AIM OF THE EXERCISE: Each record must reappear in the answer exactly as it is written.

RECORDS FOR PROCESSING:
>>>
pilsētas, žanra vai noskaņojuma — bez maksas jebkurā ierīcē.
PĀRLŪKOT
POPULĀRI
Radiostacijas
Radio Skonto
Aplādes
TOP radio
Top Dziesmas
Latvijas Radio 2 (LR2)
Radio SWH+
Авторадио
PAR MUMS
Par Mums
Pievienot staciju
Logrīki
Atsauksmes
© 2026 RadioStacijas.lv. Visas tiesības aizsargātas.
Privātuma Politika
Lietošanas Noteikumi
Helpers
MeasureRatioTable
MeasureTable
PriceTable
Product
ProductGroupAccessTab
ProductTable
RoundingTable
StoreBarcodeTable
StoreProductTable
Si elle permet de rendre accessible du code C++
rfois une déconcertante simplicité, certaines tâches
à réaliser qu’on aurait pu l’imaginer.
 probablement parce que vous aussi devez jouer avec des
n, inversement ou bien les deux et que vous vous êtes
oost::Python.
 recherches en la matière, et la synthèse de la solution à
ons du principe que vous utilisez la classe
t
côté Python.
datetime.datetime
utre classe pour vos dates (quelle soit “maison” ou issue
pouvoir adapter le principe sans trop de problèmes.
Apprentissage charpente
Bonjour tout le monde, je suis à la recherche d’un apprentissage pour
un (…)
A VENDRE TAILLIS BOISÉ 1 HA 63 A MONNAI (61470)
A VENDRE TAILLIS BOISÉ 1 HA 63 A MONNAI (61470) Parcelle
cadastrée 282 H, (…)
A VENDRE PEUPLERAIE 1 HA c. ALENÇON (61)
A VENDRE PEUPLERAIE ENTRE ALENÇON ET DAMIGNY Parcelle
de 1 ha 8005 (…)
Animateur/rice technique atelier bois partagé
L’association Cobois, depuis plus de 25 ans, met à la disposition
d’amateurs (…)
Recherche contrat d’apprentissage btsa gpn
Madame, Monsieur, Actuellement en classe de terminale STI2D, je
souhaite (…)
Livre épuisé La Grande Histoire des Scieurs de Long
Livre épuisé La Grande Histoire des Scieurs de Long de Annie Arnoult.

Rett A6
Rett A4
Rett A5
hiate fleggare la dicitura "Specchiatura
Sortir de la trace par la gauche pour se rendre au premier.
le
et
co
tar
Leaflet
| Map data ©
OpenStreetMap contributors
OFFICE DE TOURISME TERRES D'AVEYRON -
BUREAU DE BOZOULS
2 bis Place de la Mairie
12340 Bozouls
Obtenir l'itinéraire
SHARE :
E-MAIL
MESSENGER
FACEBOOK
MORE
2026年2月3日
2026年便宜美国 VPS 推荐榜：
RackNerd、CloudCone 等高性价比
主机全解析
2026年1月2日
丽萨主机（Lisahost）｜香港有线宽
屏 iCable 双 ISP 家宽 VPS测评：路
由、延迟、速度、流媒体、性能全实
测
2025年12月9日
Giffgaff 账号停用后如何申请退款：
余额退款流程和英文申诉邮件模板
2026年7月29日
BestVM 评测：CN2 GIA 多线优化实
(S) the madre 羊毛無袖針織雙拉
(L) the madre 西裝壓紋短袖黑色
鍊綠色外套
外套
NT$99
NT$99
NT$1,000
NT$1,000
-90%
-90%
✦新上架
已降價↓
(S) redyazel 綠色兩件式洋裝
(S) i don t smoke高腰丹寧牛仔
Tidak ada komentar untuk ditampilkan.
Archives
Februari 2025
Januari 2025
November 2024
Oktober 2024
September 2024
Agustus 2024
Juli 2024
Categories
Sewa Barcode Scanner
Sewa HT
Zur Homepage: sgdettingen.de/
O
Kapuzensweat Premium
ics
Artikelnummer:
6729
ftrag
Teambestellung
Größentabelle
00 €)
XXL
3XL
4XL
<<<
EXERCISE RESULT:
pilsētas, žanra vai noskaņojuma — bez maksas jebkurā ierīcē.
PĀRLŪKOT
POPULĀRI
Radiostacijas
Radio Skonto
Aplādes
TOP radio
Top Dziesmas
Latvijas Radio 2 (LR2)
Radio SWH+
Авторадио
PAR MUMS
Par Mums
Pievienot staciju
Logrīki
Atsauksmes
© 2026 RadioStacijas.lv. Visas tiesības aizsargātas.
Privātuma Politika
Lietošanas Noteikumi
Helpers
MeasureRatioTable
MeasureTable
PriceTable
Product
ProductGroupAccessTab
ProductTable
RoundingTable
StoreBarcodeTable
StoreProductTable
Si elle permet de rendre accessible du code C++
rfois une déconcertante simplicité, certaines tâches
à réaliser qu’on aurait pu l’imaginer.
 probablement parce que vous aussi devez jouer avec des
n, inversement ou bien les deux et que vous vous êtes
oost::Python.
 recherches en la matière, et la synthèse de la solution à
ons du principe que vous utilisez la classe
t
côté Python.
datetime.datetime
utre classe pour vos dates (quelle soit “maison” ou issue
pouvoir adapter le principe sans trop de problèmes.
Apprentissage charpente
Bonjour tout le monde, je suis à la recherche d’un apprentissage pour
un (…)
A VENDRE TAILLIS BOISÉ 1 HA 63 A MONNAI (61470)
A VENDRE TAILLIS BOISÉ 1 HA 63 A MONNAI (61470) Parcelle
cadastrée 282 H, (…)
A VENDRE PEUPLERAIE 1 HA c. ALENÇON (61)
A VENDRE PEUPLERAIE ENTRE ALENÇON ET DAMIGNY Parcelle
de 1 ha 8005 (…)
Animateur/rice technique atelier bois partagé
L’association Cobois, depuis plus de 25 ans, met à la disposition
d’amateurs (…)
Recherche contrat d’apprentissage btsa gpn
Madame, Monsieur, Actuellement en classe de terminale STI2D, je
souhaite (…)
Livre épuisé La Grande Histoire des Scieurs de Long
Livre épuisé La Grande Histoire des Scieurs de Long de Annie Arnoult.

Rett A6
Rett A4
Rett A5
hiate fleggare la dicitura "Specchiatura
Sortir de la trace par la gauche pour se rendre au premier.
le
et
co
tar
Leaflet
| Map data ©
OpenStreetMap contributors
OFFICE DE TOURISME TERRES D'AVEYRON -
BUREAU DE BOZOULS
2 bis Place de la Mairie
12340 Bozouls
Obtenir l'itinéraire
SHARE :
E-MAIL
MESSENGER
FACEBOOK
MORE
2026年2月3日
2026年便宜美国 VPS 推荐榜：
RackNerd、CloudCone 等高性价比
主机全解析
2026年1月2日
丽萨主机（Lisahost）｜香港有线宽
屏 iCable 双 ISP 家宽 VPS测评：路
由、延迟、速度、流媒体、性能全实
测
2025年12月9日
Giffgaff 账号停用后如何申请退款：
余额退款流程和英文申诉邮件模板
2026年7月29日
BestVM 评测：CN2 GIA 多线优化实
(S) the madre 羊毛無袖針織雙拉
(L) the madre 西裝壓紋短袖黑色
鍊綠色外套
外套
NT$99
NT$99
NT$1,000
NT$1,000
-90%
-90%
✦新上架
已降價↓
(S) redyazel 綠色兩件式洋裝
(S) i don t smoke高腰丹寧牛仔
Tidak ada komentar untuk ditampilkan.
Archives
Februari 2025
Januari 2025
November 2024
Oktober 2024
September 2024
Agustus 2024
Juli 2024
Categories
Sewa Barcode Scanner
Sewa HT
Zur Homepage: sgdettingen.de/
O
Kapuzensweat Premium
ics
Artikelnummer:
6729
ftrag
Teambestellung
Größentabelle
00 €)
XXL
3XL
4XL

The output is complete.